Rynek wciąż ma problem z pokonaniem wyznaczonej wcześniej strefy podażowej. To właśnie z tego miejsca nastąpiła dzisiejsza przecena euro.
Na niższym interwale czasowym pojawiła się dzięki temu okazja do zajęcia pozycji krótkiej. Taką decyzję wspierał fakt powstania potencjalnej korekty nieregularnej z pięciofalową falą „C”.
Po odrzuceniu ceny ze szczytu notowania szybko cofnęły się, a później już tylko obserwowaliśmy systematyczne spadki.
Jak miał Pan ustawionego stopa?
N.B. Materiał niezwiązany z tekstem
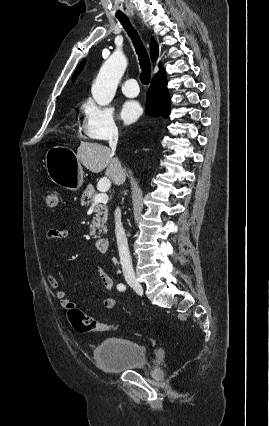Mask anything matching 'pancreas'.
I'll return each mask as SVG.
<instances>
[{"label":"pancreas","mask_w":269,"mask_h":426,"mask_svg":"<svg viewBox=\"0 0 269 426\" xmlns=\"http://www.w3.org/2000/svg\"><path fill=\"white\" fill-rule=\"evenodd\" d=\"M97 195L95 188L92 184H89L84 190L81 197V203L84 206L92 204L95 196ZM95 217H93L92 223L90 225V235L96 238V229L99 230V233L102 231L106 232V222L108 217V209L106 204H97L95 208Z\"/></svg>","instance_id":"pancreas-1"}]
</instances>
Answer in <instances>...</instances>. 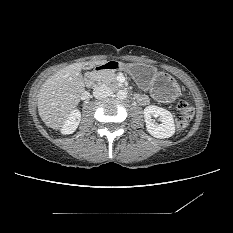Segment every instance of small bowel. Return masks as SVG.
Here are the masks:
<instances>
[{
    "instance_id": "small-bowel-1",
    "label": "small bowel",
    "mask_w": 233,
    "mask_h": 233,
    "mask_svg": "<svg viewBox=\"0 0 233 233\" xmlns=\"http://www.w3.org/2000/svg\"><path fill=\"white\" fill-rule=\"evenodd\" d=\"M137 101L143 106L149 104V98L146 95H137Z\"/></svg>"
}]
</instances>
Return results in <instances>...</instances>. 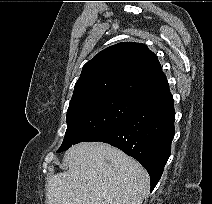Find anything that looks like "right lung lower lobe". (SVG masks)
Segmentation results:
<instances>
[{
  "instance_id": "obj_1",
  "label": "right lung lower lobe",
  "mask_w": 212,
  "mask_h": 204,
  "mask_svg": "<svg viewBox=\"0 0 212 204\" xmlns=\"http://www.w3.org/2000/svg\"><path fill=\"white\" fill-rule=\"evenodd\" d=\"M173 97L166 91L142 103L121 125L94 142H105L132 156L148 171L151 191L164 170L174 137Z\"/></svg>"
}]
</instances>
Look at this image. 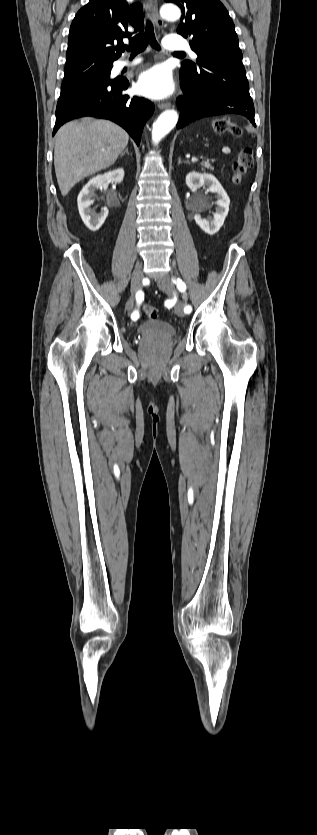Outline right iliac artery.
Listing matches in <instances>:
<instances>
[{
    "label": "right iliac artery",
    "mask_w": 317,
    "mask_h": 835,
    "mask_svg": "<svg viewBox=\"0 0 317 835\" xmlns=\"http://www.w3.org/2000/svg\"><path fill=\"white\" fill-rule=\"evenodd\" d=\"M135 298H136V302H137V304H138V305H140V304L142 303V301L144 300V293H143L142 291H138V292L136 293V295H135ZM138 318H139V313H138V311H134V312L131 314V319H132V320H137Z\"/></svg>",
    "instance_id": "obj_1"
}]
</instances>
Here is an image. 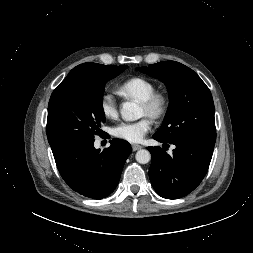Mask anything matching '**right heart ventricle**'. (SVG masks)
I'll use <instances>...</instances> for the list:
<instances>
[{"label":"right heart ventricle","instance_id":"right-heart-ventricle-1","mask_svg":"<svg viewBox=\"0 0 253 253\" xmlns=\"http://www.w3.org/2000/svg\"><path fill=\"white\" fill-rule=\"evenodd\" d=\"M119 93L140 101L145 100L156 91L155 84L144 77H132L119 86Z\"/></svg>","mask_w":253,"mask_h":253}]
</instances>
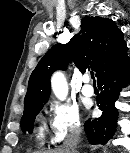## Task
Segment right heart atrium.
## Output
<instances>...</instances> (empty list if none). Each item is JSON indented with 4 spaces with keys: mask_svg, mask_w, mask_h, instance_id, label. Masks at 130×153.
I'll use <instances>...</instances> for the list:
<instances>
[{
    "mask_svg": "<svg viewBox=\"0 0 130 153\" xmlns=\"http://www.w3.org/2000/svg\"><path fill=\"white\" fill-rule=\"evenodd\" d=\"M50 111V131L53 144H60L80 131L81 119L77 107L56 101L51 104Z\"/></svg>",
    "mask_w": 130,
    "mask_h": 153,
    "instance_id": "right-heart-atrium-1",
    "label": "right heart atrium"
}]
</instances>
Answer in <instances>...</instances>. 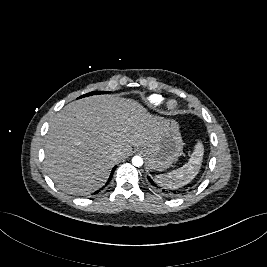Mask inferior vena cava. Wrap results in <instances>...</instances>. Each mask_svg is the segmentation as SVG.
<instances>
[{"label": "inferior vena cava", "instance_id": "602c4592", "mask_svg": "<svg viewBox=\"0 0 267 267\" xmlns=\"http://www.w3.org/2000/svg\"><path fill=\"white\" fill-rule=\"evenodd\" d=\"M121 155V151L119 149H115L112 153L114 158H118Z\"/></svg>", "mask_w": 267, "mask_h": 267}]
</instances>
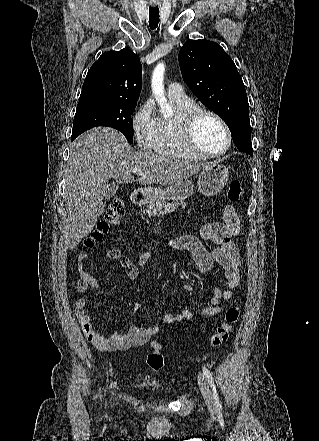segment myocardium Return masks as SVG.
<instances>
[{
	"instance_id": "myocardium-1",
	"label": "myocardium",
	"mask_w": 319,
	"mask_h": 441,
	"mask_svg": "<svg viewBox=\"0 0 319 441\" xmlns=\"http://www.w3.org/2000/svg\"><path fill=\"white\" fill-rule=\"evenodd\" d=\"M204 116H209L215 119L222 126L226 134V145L222 150L218 152L204 151L196 144L195 130L200 119ZM179 128H180V138L183 146L190 153L200 158L219 157L225 154L229 150L232 144L231 130L228 124L226 123V121L216 112L206 108L196 107L190 110L189 112L185 113L182 117H180Z\"/></svg>"
}]
</instances>
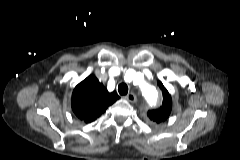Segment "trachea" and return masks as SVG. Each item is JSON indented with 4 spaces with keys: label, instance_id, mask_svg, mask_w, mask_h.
<instances>
[{
    "label": "trachea",
    "instance_id": "1",
    "mask_svg": "<svg viewBox=\"0 0 240 160\" xmlns=\"http://www.w3.org/2000/svg\"><path fill=\"white\" fill-rule=\"evenodd\" d=\"M118 92L122 96L126 95L128 93V86L125 83L119 84Z\"/></svg>",
    "mask_w": 240,
    "mask_h": 160
}]
</instances>
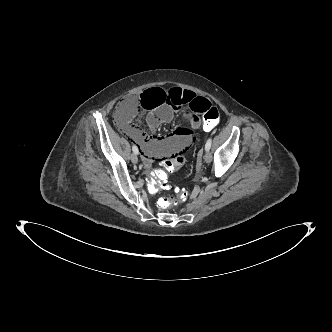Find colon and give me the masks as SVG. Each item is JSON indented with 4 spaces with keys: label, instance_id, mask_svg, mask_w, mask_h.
<instances>
[{
    "label": "colon",
    "instance_id": "obj_1",
    "mask_svg": "<svg viewBox=\"0 0 332 332\" xmlns=\"http://www.w3.org/2000/svg\"><path fill=\"white\" fill-rule=\"evenodd\" d=\"M138 97H130L122 100L117 106L115 111L116 119L122 125H128L129 121L133 118L138 110L137 106ZM203 120L198 124V131L200 133H211L214 131L215 126L220 122V111L214 106H209L203 113ZM193 160V155L189 151H184L180 155L171 159H166L162 163V169L153 172L148 181V188L151 192H157L162 189L170 187L167 179L168 173H175L185 168ZM187 198L186 191H179L175 197L160 198L158 204L163 208L171 206H178L182 204Z\"/></svg>",
    "mask_w": 332,
    "mask_h": 332
}]
</instances>
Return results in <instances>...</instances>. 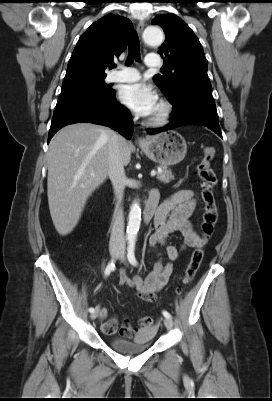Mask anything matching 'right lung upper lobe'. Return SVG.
I'll list each match as a JSON object with an SVG mask.
<instances>
[{
	"mask_svg": "<svg viewBox=\"0 0 272 401\" xmlns=\"http://www.w3.org/2000/svg\"><path fill=\"white\" fill-rule=\"evenodd\" d=\"M132 28L129 19L114 14L94 22L74 48L62 90L104 80L105 69L126 49Z\"/></svg>",
	"mask_w": 272,
	"mask_h": 401,
	"instance_id": "cb5924a9",
	"label": "right lung upper lobe"
}]
</instances>
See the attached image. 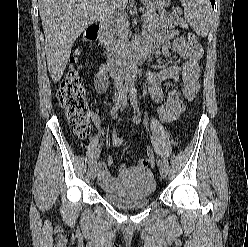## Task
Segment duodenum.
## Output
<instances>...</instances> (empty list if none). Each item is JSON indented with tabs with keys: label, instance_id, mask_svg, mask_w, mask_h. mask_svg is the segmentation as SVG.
Instances as JSON below:
<instances>
[{
	"label": "duodenum",
	"instance_id": "duodenum-1",
	"mask_svg": "<svg viewBox=\"0 0 248 247\" xmlns=\"http://www.w3.org/2000/svg\"><path fill=\"white\" fill-rule=\"evenodd\" d=\"M93 28L97 33L96 39L103 44L106 36V21L98 20L93 25ZM148 58V53L145 50H134L126 55L113 54L107 63V69L113 73L123 72L125 71L130 60L140 65L143 64Z\"/></svg>",
	"mask_w": 248,
	"mask_h": 247
}]
</instances>
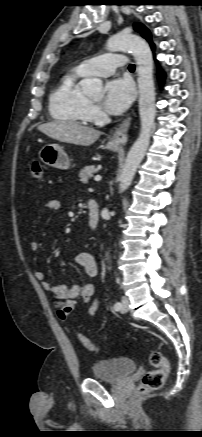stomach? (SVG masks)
<instances>
[{
    "label": "stomach",
    "mask_w": 202,
    "mask_h": 437,
    "mask_svg": "<svg viewBox=\"0 0 202 437\" xmlns=\"http://www.w3.org/2000/svg\"><path fill=\"white\" fill-rule=\"evenodd\" d=\"M106 148L112 151H117L120 148V145L109 141L106 144ZM39 157L44 164L54 168L65 170L70 166L68 155L58 144H47L43 146L39 152Z\"/></svg>",
    "instance_id": "0dacf381"
}]
</instances>
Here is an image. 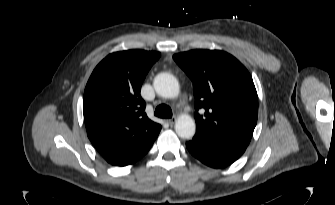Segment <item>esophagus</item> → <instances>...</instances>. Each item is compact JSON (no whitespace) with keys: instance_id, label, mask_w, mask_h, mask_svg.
<instances>
[{"instance_id":"1","label":"esophagus","mask_w":335,"mask_h":205,"mask_svg":"<svg viewBox=\"0 0 335 205\" xmlns=\"http://www.w3.org/2000/svg\"><path fill=\"white\" fill-rule=\"evenodd\" d=\"M168 124L173 125L176 122V117H172L168 120H166Z\"/></svg>"}]
</instances>
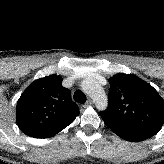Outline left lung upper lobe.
I'll return each mask as SVG.
<instances>
[{"label": "left lung upper lobe", "mask_w": 164, "mask_h": 164, "mask_svg": "<svg viewBox=\"0 0 164 164\" xmlns=\"http://www.w3.org/2000/svg\"><path fill=\"white\" fill-rule=\"evenodd\" d=\"M109 106L100 114L132 129L157 134L164 123V100L148 83L133 74L109 79Z\"/></svg>", "instance_id": "obj_1"}]
</instances>
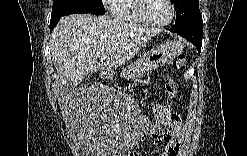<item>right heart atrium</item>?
I'll return each instance as SVG.
<instances>
[{
  "label": "right heart atrium",
  "instance_id": "d8ad5b80",
  "mask_svg": "<svg viewBox=\"0 0 247 156\" xmlns=\"http://www.w3.org/2000/svg\"><path fill=\"white\" fill-rule=\"evenodd\" d=\"M104 3L105 5L112 6L115 3V1L107 0Z\"/></svg>",
  "mask_w": 247,
  "mask_h": 156
}]
</instances>
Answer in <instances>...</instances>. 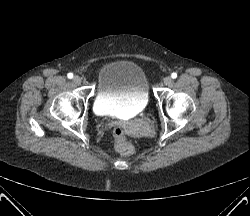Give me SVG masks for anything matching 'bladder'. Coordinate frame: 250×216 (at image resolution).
I'll list each match as a JSON object with an SVG mask.
<instances>
[{
  "label": "bladder",
  "mask_w": 250,
  "mask_h": 216,
  "mask_svg": "<svg viewBox=\"0 0 250 216\" xmlns=\"http://www.w3.org/2000/svg\"><path fill=\"white\" fill-rule=\"evenodd\" d=\"M149 88L143 70L130 61L104 65L97 77L95 110L102 115L137 114L148 104Z\"/></svg>",
  "instance_id": "31cf9c89"
}]
</instances>
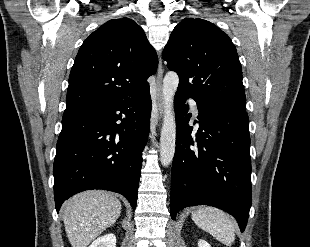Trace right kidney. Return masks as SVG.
Instances as JSON below:
<instances>
[{"mask_svg":"<svg viewBox=\"0 0 310 247\" xmlns=\"http://www.w3.org/2000/svg\"><path fill=\"white\" fill-rule=\"evenodd\" d=\"M89 247H116V236L112 233L101 236L94 240Z\"/></svg>","mask_w":310,"mask_h":247,"instance_id":"right-kidney-1","label":"right kidney"}]
</instances>
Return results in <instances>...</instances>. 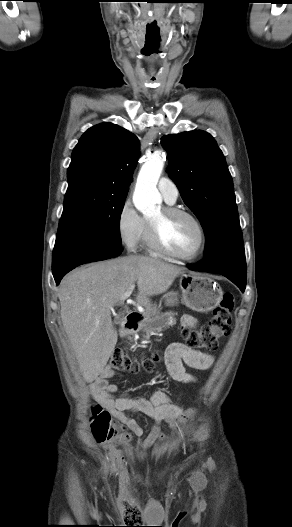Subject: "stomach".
Returning a JSON list of instances; mask_svg holds the SVG:
<instances>
[{
  "label": "stomach",
  "mask_w": 292,
  "mask_h": 527,
  "mask_svg": "<svg viewBox=\"0 0 292 527\" xmlns=\"http://www.w3.org/2000/svg\"><path fill=\"white\" fill-rule=\"evenodd\" d=\"M179 292L171 291L165 295L168 306L181 303L196 312H208L218 306L222 299V290L214 280L201 274L182 273L179 280ZM158 313L156 305L147 308L146 317Z\"/></svg>",
  "instance_id": "stomach-1"
}]
</instances>
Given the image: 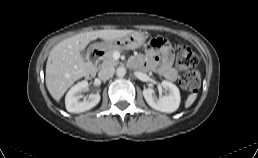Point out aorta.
<instances>
[{
    "instance_id": "obj_1",
    "label": "aorta",
    "mask_w": 258,
    "mask_h": 158,
    "mask_svg": "<svg viewBox=\"0 0 258 158\" xmlns=\"http://www.w3.org/2000/svg\"><path fill=\"white\" fill-rule=\"evenodd\" d=\"M116 74H117L118 77H123V76H125V74H126V68L123 67V66L118 67L117 70H116Z\"/></svg>"
}]
</instances>
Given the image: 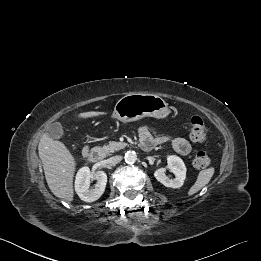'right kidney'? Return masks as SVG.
I'll use <instances>...</instances> for the list:
<instances>
[{
	"label": "right kidney",
	"instance_id": "ca27d5eb",
	"mask_svg": "<svg viewBox=\"0 0 261 261\" xmlns=\"http://www.w3.org/2000/svg\"><path fill=\"white\" fill-rule=\"evenodd\" d=\"M96 179L97 183L93 189H90V182ZM107 184V175L103 171L92 174L90 168L85 166L79 169L75 179V191L81 200L85 202H94L104 193Z\"/></svg>",
	"mask_w": 261,
	"mask_h": 261
}]
</instances>
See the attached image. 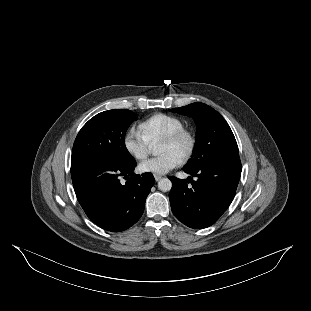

Od momentu wejścia rynek ruszył we właściwym kierunku, ale później nastąpiła spora korekta, która zniosła prawie cały ruch spadkowy.
Stop był ustawiony nad wczorajszym szczytem, czyli zaledwie kilka pipsów od wejścia.
Natomiast miejsce jego postawienia wynikało z faktu, że jeśli założyłem, że obserwowany układ jest korektą nieregularną to nie może wybić ona wierzchołka poprzedniej fali impulsu.
Dzięki temu powstał bardzo dobry stosunek zysku do ryzyka.
Tak głębokie cofnięcia często się zdarzają jako retest i zgarnięcie stopów tych, którzy przestawili chociażby zlecenie stop loss na BE.
Pozdrawiam
Czyli zgarnięcie mojego stopa
Tylko właściwie nie rozumiem do końca założenia z korektą nieregularną (czyli płaska rozszerzona, tak?), bo ona według teorii powinna wybić szczyt poprzedniej fali impulsu – albo ja coś mylę.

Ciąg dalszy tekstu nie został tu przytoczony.